**DATASET:**
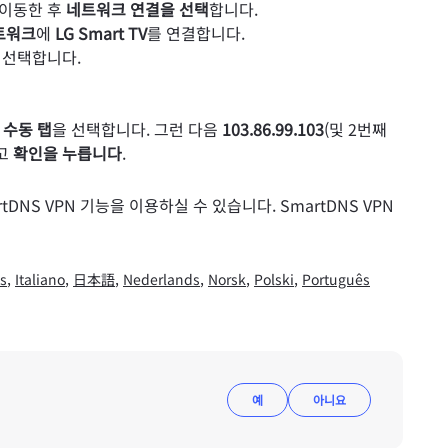
 이동한 후
네트워크 연결을 선택
합니다.
트워크
에
LG Smart TV
를 연결합니다.
 선택합니다.
후
수동 탭
을 선택합니다. 그런 다음
103.86.99.103
(및 2번째
하고
확인을 누릅니다
.
DNS VPN 기능을 이용하실 수 있습니다. SmartDNS VPN
s
,
Italiano
,
日本語
,
Nederlands
,
Norsk
,
Polski
,
Português
예
아니요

**TASK OBJECTIVE:** Return the line that contains "네트워크 연결을 선택", along with every line after it in the data above, exactly and with nothing else.

**TASK RESPONSE:**
네트워크 연결을 선택
합니다.
트워크
에
LG Smart TV
를 연결합니다.
 선택합니다.
후
수동 탭
을 선택합니다. 그런 다음
103.86.99.103
(및 2번째
하고
확인을 누릅니다
.
DNS VPN 기능을 이용하실 수 있습니다. SmartDNS VPN
s
,
Italiano
,
日本語
,
Nederlands
,
Norsk
,
Polski
,
Português
예
아니요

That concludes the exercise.